**The problem**
Copy nothing but the lines from the one containing "چند نوع جراحی" through the last line of the records, repeated exactly and without pictures.

===== Exercise data

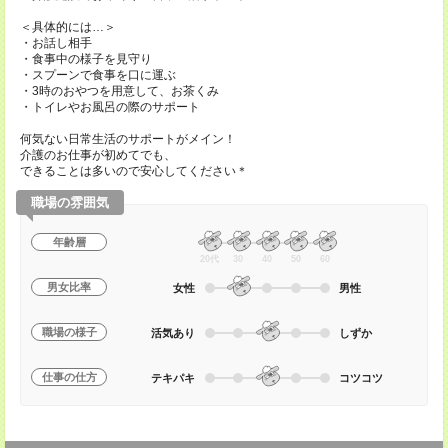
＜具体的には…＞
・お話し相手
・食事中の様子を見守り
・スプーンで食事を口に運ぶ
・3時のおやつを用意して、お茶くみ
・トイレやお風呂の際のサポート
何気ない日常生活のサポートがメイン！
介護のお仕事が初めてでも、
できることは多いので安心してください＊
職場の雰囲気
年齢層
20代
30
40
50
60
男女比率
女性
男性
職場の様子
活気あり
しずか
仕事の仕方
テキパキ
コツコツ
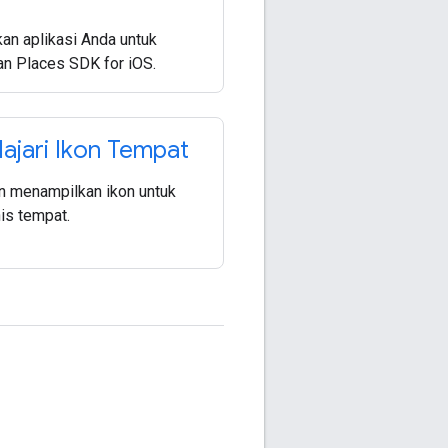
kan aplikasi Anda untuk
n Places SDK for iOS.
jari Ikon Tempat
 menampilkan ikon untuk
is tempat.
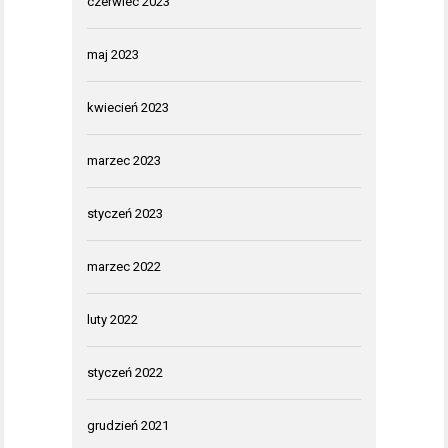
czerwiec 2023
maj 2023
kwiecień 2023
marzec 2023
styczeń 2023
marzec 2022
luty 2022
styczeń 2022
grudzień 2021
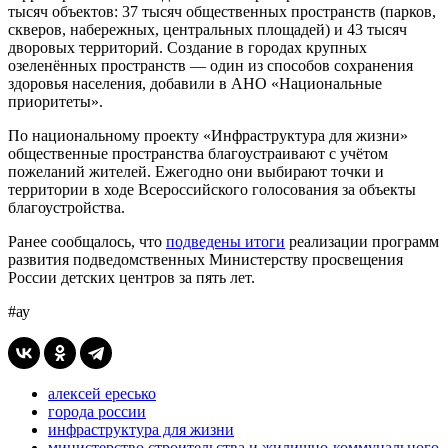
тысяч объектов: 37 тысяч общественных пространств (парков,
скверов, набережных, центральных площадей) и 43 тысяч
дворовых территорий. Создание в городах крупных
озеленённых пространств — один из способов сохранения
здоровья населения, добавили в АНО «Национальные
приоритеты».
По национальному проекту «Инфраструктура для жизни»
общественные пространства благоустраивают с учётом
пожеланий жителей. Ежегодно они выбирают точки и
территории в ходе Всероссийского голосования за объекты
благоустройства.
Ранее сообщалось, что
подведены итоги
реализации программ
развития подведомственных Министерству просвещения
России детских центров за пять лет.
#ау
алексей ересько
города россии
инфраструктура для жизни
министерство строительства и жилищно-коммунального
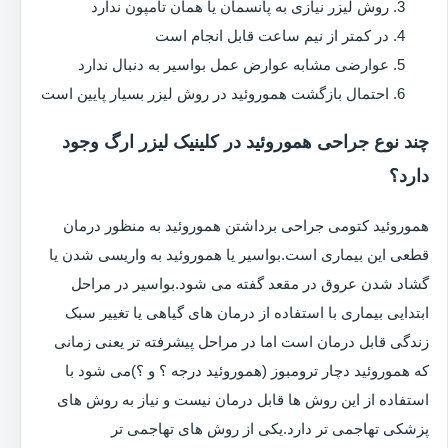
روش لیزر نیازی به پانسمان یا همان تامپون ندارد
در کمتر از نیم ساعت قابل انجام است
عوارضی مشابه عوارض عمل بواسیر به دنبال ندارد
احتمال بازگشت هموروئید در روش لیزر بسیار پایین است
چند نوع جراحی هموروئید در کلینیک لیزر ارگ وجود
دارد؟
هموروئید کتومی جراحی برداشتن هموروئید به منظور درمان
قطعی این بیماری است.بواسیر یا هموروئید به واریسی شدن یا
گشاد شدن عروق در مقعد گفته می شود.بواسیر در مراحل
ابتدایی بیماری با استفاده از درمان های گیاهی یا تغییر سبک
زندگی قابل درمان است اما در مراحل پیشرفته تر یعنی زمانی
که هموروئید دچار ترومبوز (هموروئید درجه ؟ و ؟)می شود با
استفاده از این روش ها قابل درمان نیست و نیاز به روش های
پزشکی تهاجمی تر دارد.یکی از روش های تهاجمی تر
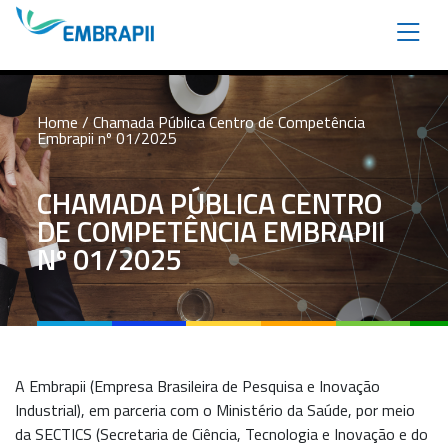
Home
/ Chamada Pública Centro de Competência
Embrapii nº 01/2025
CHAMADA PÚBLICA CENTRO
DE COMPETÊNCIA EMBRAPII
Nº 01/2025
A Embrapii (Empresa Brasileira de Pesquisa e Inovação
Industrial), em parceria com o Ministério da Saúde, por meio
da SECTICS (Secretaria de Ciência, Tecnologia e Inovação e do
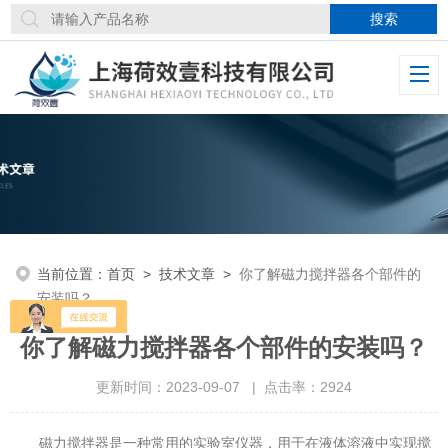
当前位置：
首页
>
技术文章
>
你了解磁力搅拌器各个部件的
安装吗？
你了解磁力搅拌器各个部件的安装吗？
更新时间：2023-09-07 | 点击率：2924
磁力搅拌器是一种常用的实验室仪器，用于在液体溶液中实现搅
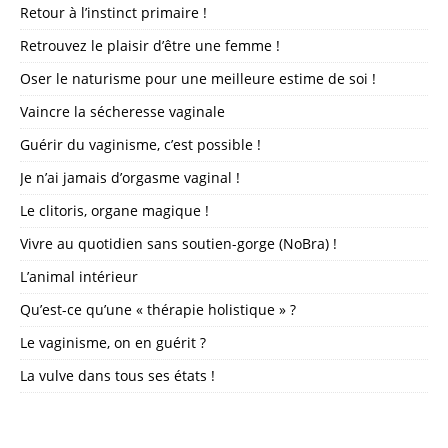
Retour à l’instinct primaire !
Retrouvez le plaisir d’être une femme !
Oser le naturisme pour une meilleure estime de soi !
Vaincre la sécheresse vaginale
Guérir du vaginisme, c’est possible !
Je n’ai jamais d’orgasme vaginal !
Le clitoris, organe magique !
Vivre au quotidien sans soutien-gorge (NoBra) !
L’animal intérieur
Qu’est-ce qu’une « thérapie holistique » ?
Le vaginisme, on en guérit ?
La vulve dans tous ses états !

==========

**Your response**
چند نوع جراحی هموروئید در کلینیک لیزر ارگ وجود
دارد؟
هموروئید کتومی جراحی برداشتن هموروئید به منظور درمان
قطعی این بیماری است.بواسیر یا هموروئید به واریسی شدن یا
گشاد شدن عروق در مقعد گفته می شود.بواسیر در مراحل
ابتدایی بیماری با استفاده از درمان های گیاهی یا تغییر سبک
زندگی قابل درمان است اما در مراحل پیشرفته تر یعنی زمانی
که هموروئید دچار ترومبوز (هموروئید درجه ؟ و ؟)می شود با
استفاده از این روش ها قابل درمان نیست و نیاز به روش های
پزشکی تهاجمی تر دارد.یکی از روش های تهاجمی تر
Home
/ Chamada Pública Centro de Competência
Embrapii nº 01/2025
CHAMADA PÚBLICA CENTRO
DE COMPETÊNCIA EMBRAPII
Nº 01/2025
A Embrapii (Empresa Brasileira de Pesquisa e Inovação
Industrial), em parceria com o Ministério da Saúde, por meio
da SECTICS (Secretaria de Ciência, Tecnologia e Inovação e do
当前位置：
首页
>
技术文章
>
你了解磁力搅拌器各个部件的
安装吗？
你了解磁力搅拌器各个部件的安装吗？
更新时间：2023-09-07 | 点击率：2924
磁力搅拌器是一种常用的实验室仪器，用于在液体溶液中实现搅
Retour à l’instinct primaire !
Retrouvez le plaisir d’être une femme !
Oser le naturisme pour une meilleure estime de soi !
Vaincre la sécheresse vaginale
Guérir du vaginisme, c’est possible !
Je n’ai jamais d’orgasme vaginal !
Le clitoris, organe magique !
Vivre au quotidien sans soutien-gorge (NoBra) !
L’animal intérieur
Qu’est-ce qu’une « thérapie holistique » ?
Le vaginisme, on en guérit ?
La vulve dans tous ses états !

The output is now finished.